» Exercise aim:
The response should be an exact copy of the records, with the pictures removed.

Page segmentation data
***

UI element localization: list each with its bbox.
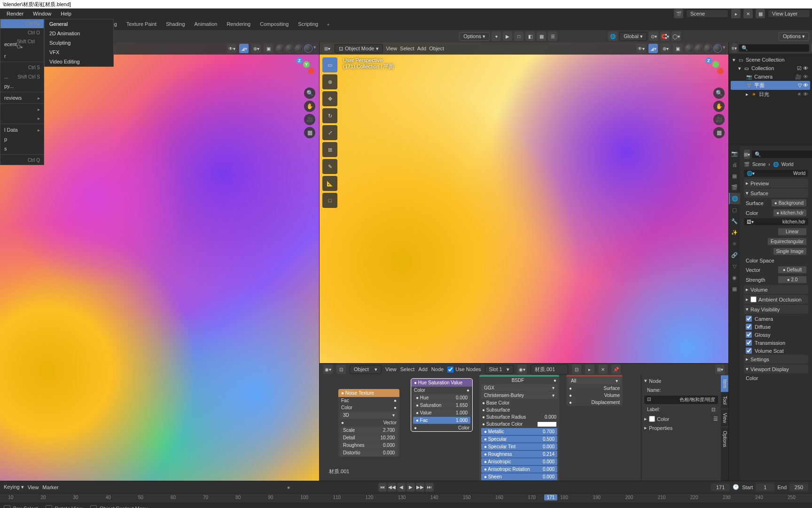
np-label[interactable]: Label:⊡	[644, 406, 718, 413]
np-tab-tool[interactable]: Tool	[721, 392, 728, 408]
snap3-icon[interactable]: ▦	[537, 32, 546, 41]
gizmo-y[interactable]: Y	[303, 61, 310, 68]
shade-matprev-r[interactable]	[704, 44, 712, 53]
file-menu-import[interactable]: ▸	[0, 105, 44, 114]
file-menu-save[interactable]: Ctrl S	[0, 63, 44, 72]
menu-render[interactable]: Render	[2, 9, 28, 18]
current-frame[interactable]: 171	[711, 484, 730, 491]
ptab-output[interactable]: 🖨	[729, 159, 740, 170]
viewport-right[interactable]: ⊞▾ ⊡ Object Mode ▾ View Select Add Objec…	[320, 42, 728, 481]
tab-add[interactable]: +	[323, 20, 333, 29]
file-menu-externaldata[interactable]: l Data▸	[0, 125, 44, 135]
shade-solid[interactable]	[285, 44, 294, 53]
ptab-texture[interactable]: ▦	[729, 283, 740, 294]
sec-viewport[interactable]: ▾ Viewport Display	[744, 365, 808, 373]
new-sculpting[interactable]: Sculpting	[45, 38, 113, 48]
tool-add[interactable]: □	[322, 193, 337, 208]
orient-icon[interactable]: 🌐	[608, 32, 617, 41]
nav-gizmo-left[interactable]: Z Y	[289, 57, 315, 84]
pan-icon[interactable]: ✋	[304, 101, 315, 112]
snap4-icon[interactable]: ☰	[548, 32, 557, 41]
vp-vis-icon[interactable]: 👁▾	[227, 44, 236, 53]
vp-gizmo-icon-r[interactable]: ◢▾	[648, 44, 658, 53]
play-fwd[interactable]: ▶	[406, 483, 415, 492]
file-menu-copy[interactable]: py...	[0, 81, 44, 91]
key-prev[interactable]: ◀◀	[388, 483, 396, 492]
tab-shading[interactable]: Shading	[161, 19, 189, 30]
cursor-icon[interactable]: ▾	[492, 32, 501, 41]
new-video[interactable]: Video Editing	[45, 57, 113, 66]
shade-wire-r[interactable]	[685, 44, 694, 53]
scene-del-icon[interactable]: ✕	[743, 9, 753, 18]
ne-menu-node[interactable]: Node	[431, 366, 444, 372]
ol-plane[interactable]: ▽平面▽ 👁	[731, 81, 810, 90]
tl-keying[interactable]: Keying ▾	[4, 484, 24, 490]
ne-menu-add[interactable]: Add	[418, 366, 428, 372]
ol-camera[interactable]: 📷Camera🎥 👁	[731, 72, 810, 81]
file-menu-cleanup[interactable]: p	[0, 135, 44, 144]
mat-del-icon[interactable]: ✕	[598, 365, 608, 374]
gizmo-x[interactable]	[308, 68, 314, 74]
gizmo-z-r[interactable]: Z	[705, 57, 712, 64]
persp-icon[interactable]: ▦	[304, 127, 315, 138]
np-properties[interactable]: Properties	[649, 425, 672, 431]
tool-rotate[interactable]: ↻	[322, 108, 337, 123]
gizmo-x-r[interactable]	[717, 68, 724, 74]
ne-menu-select[interactable]: Select	[400, 366, 415, 372]
new-2d[interactable]: 2D Animation	[45, 29, 113, 38]
world-selector[interactable]: 🌐▾World	[744, 170, 808, 177]
ptab-viewlayer[interactable]: ▦	[729, 170, 740, 182]
ptab-data[interactable]: ▽	[729, 261, 740, 272]
outliner-search[interactable]	[739, 44, 809, 52]
tool-measure[interactable]: 📐	[322, 176, 337, 191]
prop-search[interactable]	[752, 151, 812, 158]
shade-wire[interactable]	[276, 44, 284, 53]
sec-settings[interactable]: ▸ Settings	[744, 355, 808, 364]
np-name[interactable]: Name:	[644, 387, 718, 394]
vp-xray-icon-r[interactable]: ▣	[673, 44, 682, 53]
camera-icon-r[interactable]: 🎥	[713, 114, 725, 125]
np-tab-view[interactable]: View	[721, 409, 728, 427]
orientation-selector[interactable]: Global ▾	[619, 32, 647, 41]
shade-rendered-r[interactable]	[713, 44, 722, 53]
prop-edit-icon[interactable]: ◯▾	[671, 32, 681, 41]
file-menu-defaults[interactable]: s	[0, 144, 44, 153]
gizmo-z[interactable]: Z	[296, 57, 303, 64]
sec-preview[interactable]: ▸ Preview	[744, 179, 808, 188]
jump-start[interactable]: ⏮	[378, 483, 387, 492]
ptab-scene[interactable]: 🎬	[729, 182, 740, 193]
new-general[interactable]: General	[45, 19, 113, 29]
use-nodes-toggle[interactable]: Use Nodes	[447, 366, 481, 373]
ol-scene-collection[interactable]: ▾▭Scene Collection	[731, 56, 810, 64]
mat-link-icon[interactable]: 📌	[611, 365, 621, 374]
vp-vis-icon-r[interactable]: 👁▾	[636, 44, 646, 53]
tool-scale[interactable]: ⤢	[322, 125, 337, 140]
file-menu-export[interactable]: ▸	[0, 114, 44, 123]
mat-new-icon[interactable]: ▸	[585, 365, 594, 374]
crumb-world[interactable]: World	[781, 162, 794, 167]
end-frame[interactable]: 250	[789, 484, 808, 491]
options-button-2[interactable]: Options ▾	[779, 32, 809, 41]
editor-type-icon[interactable]: ⊞▾	[322, 44, 332, 53]
np-color[interactable]: Color	[657, 416, 669, 422]
scene-icon[interactable]: 🎬	[674, 9, 683, 18]
np-tab-item[interactable]: Item	[721, 375, 728, 392]
tab-rendering[interactable]: Rendering	[222, 19, 255, 30]
vp-overlay-icon[interactable]: ⊕▾	[251, 44, 261, 53]
play-icon[interactable]: ▶	[503, 32, 512, 41]
file-menu-recent[interactable]: ecentShift Ctrl O▸	[0, 37, 44, 51]
ptab-modifier[interactable]: 🔧	[729, 215, 740, 227]
timeline-ruler[interactable]: 171 102030405060708090100110120130140150…	[0, 493, 812, 502]
node-editor-canvas[interactable]: 材质.001 ● Noise Texture Fac● Color● 3D▾ ●…	[320, 375, 728, 481]
ne-menu-view[interactable]: View	[385, 366, 397, 372]
node-noise-texture[interactable]: ● Noise Texture Fac● Color● 3D▾ ●Vector …	[338, 389, 399, 457]
clock-icon[interactable]: 🕐	[733, 484, 739, 490]
outliner-type-icon[interactable]: ≡▾	[732, 43, 737, 53]
slot-selector[interactable]: Slot 1 ▾	[485, 365, 514, 374]
ptab-constraint[interactable]: 🔗	[729, 249, 740, 261]
options-button[interactable]: Options ▾	[459, 32, 490, 41]
tab-scripting[interactable]: Scripting	[293, 19, 323, 30]
play-rev[interactable]: ◀	[397, 483, 406, 492]
shade-rendered[interactable]	[304, 44, 312, 53]
nav-gizmo-right[interactable]: Z	[698, 57, 725, 84]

***

» Answer to this exercise:
UI element localization: list each with its bbox.
np-label[interactable]: Label:⊡	[644, 406, 718, 413]
np-tab-tool[interactable]: Tool	[721, 392, 728, 408]
snap3-icon[interactable]: ▦	[537, 32, 546, 41]
gizmo-y[interactable]: Y	[303, 61, 310, 68]
shade-matprev-r[interactable]	[704, 44, 712, 53]
file-menu-import[interactable]: ▸	[0, 105, 44, 114]
file-menu-save[interactable]: Ctrl S	[0, 63, 44, 72]
menu-render[interactable]: Render	[2, 9, 28, 18]
current-frame[interactable]: 171	[711, 484, 730, 491]
ptab-output[interactable]: 🖨	[729, 159, 740, 170]
viewport-right[interactable]: ⊞▾ ⊡ Object Mode ▾ View Select Add Objec…	[320, 42, 728, 481]
tab-add[interactable]: +	[323, 20, 333, 29]
file-menu-externaldata[interactable]: l Data▸	[0, 125, 44, 135]
shade-solid[interactable]	[285, 44, 294, 53]
ptab-texture[interactable]: ▦	[729, 283, 740, 294]
sec-viewport[interactable]: ▾ Viewport Display	[744, 365, 808, 373]
new-sculpting[interactable]: Sculpting	[45, 38, 113, 48]
tool-add[interactable]: □	[322, 193, 337, 208]
orient-icon[interactable]: 🌐	[608, 32, 617, 41]
nav-gizmo-left[interactable]: Z Y	[289, 57, 315, 84]
pan-icon[interactable]: ✋	[304, 101, 315, 112]
snap4-icon[interactable]: ☰	[548, 32, 557, 41]
vp-vis-icon[interactable]: 👁▾	[227, 44, 236, 53]
vp-gizmo-icon-r[interactable]: ◢▾	[648, 44, 658, 53]
play-fwd[interactable]: ▶	[406, 483, 415, 492]
file-menu-copy[interactable]: py...	[0, 81, 44, 91]
key-prev[interactable]: ◀◀	[388, 483, 396, 492]
tab-shading[interactable]: Shading	[161, 19, 189, 30]
cursor-icon[interactable]: ▾	[492, 32, 501, 41]
new-video[interactable]: Video Editing	[45, 57, 113, 66]
shade-wire-r[interactable]	[685, 44, 694, 53]
scene-del-icon[interactable]: ✕	[743, 9, 753, 18]
ne-menu-node[interactable]: Node	[431, 366, 444, 372]
ol-plane[interactable]: ▽平面▽ 👁	[731, 81, 810, 90]
tl-keying[interactable]: Keying ▾	[4, 484, 24, 490]
ne-menu-add[interactable]: Add	[418, 366, 428, 372]
ol-camera[interactable]: 📷Camera🎥 👁	[731, 72, 810, 81]
file-menu-cleanup[interactable]: p	[0, 135, 44, 144]
mat-del-icon[interactable]: ✕	[598, 365, 608, 374]
gizmo-x[interactable]	[308, 68, 314, 74]
gizmo-z-r[interactable]: Z	[705, 57, 712, 64]
persp-icon[interactable]: ▦	[304, 127, 315, 138]
np-properties[interactable]: Properties	[649, 425, 672, 431]
tool-rotate[interactable]: ↻	[322, 108, 337, 123]
gizmo-x-r[interactable]	[717, 68, 724, 74]
ne-menu-select[interactable]: Select	[400, 366, 415, 372]
new-2d[interactable]: 2D Animation	[45, 29, 113, 38]
world-selector[interactable]: 🌐▾World	[744, 170, 808, 177]
ptab-viewlayer[interactable]: ▦	[729, 170, 740, 182]
ptab-data[interactable]: ▽	[729, 261, 740, 272]
outliner-search[interactable]	[739, 44, 809, 52]
tool-measure[interactable]: 📐	[322, 176, 337, 191]
prop-search[interactable]	[752, 151, 812, 158]
shade-wire[interactable]	[276, 44, 284, 53]
sec-settings[interactable]: ▸ Settings	[744, 355, 808, 364]
np-name[interactable]: Name:	[644, 387, 718, 394]
vp-xray-icon-r[interactable]: ▣	[673, 44, 682, 53]
camera-icon-r[interactable]: 🎥	[713, 114, 725, 125]
np-tab-view[interactable]: View	[721, 409, 728, 427]
orientation-selector[interactable]: Global ▾	[619, 32, 647, 41]
shade-rendered-r[interactable]	[713, 44, 722, 53]
prop-edit-icon[interactable]: ◯▾	[671, 32, 681, 41]
file-menu-defaults[interactable]: s	[0, 144, 44, 153]
gizmo-z[interactable]: Z	[296, 57, 303, 64]
sec-preview[interactable]: ▸ Preview	[744, 179, 808, 188]
jump-start[interactable]: ⏮	[378, 483, 387, 492]
ptab-scene[interactable]: 🎬	[729, 182, 740, 193]
new-general[interactable]: General	[45, 19, 113, 29]
use-nodes-toggle[interactable]: Use Nodes	[447, 366, 481, 373]
ol-scene-collection[interactable]: ▾▭Scene Collection	[731, 56, 810, 64]
mat-link-icon[interactable]: 📌	[611, 365, 621, 374]
vp-vis-icon-r[interactable]: 👁▾	[636, 44, 646, 53]
tool-scale[interactable]: ⤢	[322, 125, 337, 140]
file-menu-export[interactable]: ▸	[0, 114, 44, 123]
mat-new-icon[interactable]: ▸	[585, 365, 594, 374]
crumb-world[interactable]: World	[781, 162, 794, 167]
end-frame[interactable]: 250	[789, 484, 808, 491]
options-button-2[interactable]: Options ▾	[779, 32, 809, 41]
editor-type-icon[interactable]: ⊞▾	[322, 44, 332, 53]
np-color[interactable]: Color	[657, 416, 669, 422]
scene-icon[interactable]: 🎬	[674, 9, 683, 18]
np-tab-item[interactable]: Item	[721, 375, 728, 392]
tab-rendering[interactable]: Rendering	[222, 19, 255, 30]
vp-overlay-icon[interactable]: ⊕▾	[251, 44, 261, 53]
play-icon[interactable]: ▶	[503, 32, 512, 41]
file-menu-recent[interactable]: ecentShift Ctrl O▸	[0, 37, 44, 51]
ptab-modifier[interactable]: 🔧	[729, 215, 740, 227]
timeline-ruler[interactable]: 171 102030405060708090100110120130140150…	[0, 493, 812, 502]
node-editor-canvas[interactable]: 材质.001 ● Noise Texture Fac● Color● 3D▾ ●…	[320, 375, 728, 481]
ne-menu-view[interactable]: View	[385, 366, 397, 372]
node-noise-texture[interactable]: ● Noise Texture Fac● Color● 3D▾ ●Vector …	[338, 389, 399, 457]
clock-icon[interactable]: 🕐	[733, 484, 739, 490]
outliner-type-icon[interactable]: ≡▾	[732, 43, 737, 53]
slot-selector[interactable]: Slot 1 ▾	[485, 365, 514, 374]
ptab-constraint[interactable]: 🔗	[729, 249, 740, 261]
options-button[interactable]: Options ▾	[459, 32, 490, 41]
tab-scripting[interactable]: Scripting	[293, 19, 323, 30]
play-rev[interactable]: ◀	[397, 483, 406, 492]
shade-rendered[interactable]	[304, 44, 312, 53]
nav-gizmo-right[interactable]: Z	[698, 57, 725, 84]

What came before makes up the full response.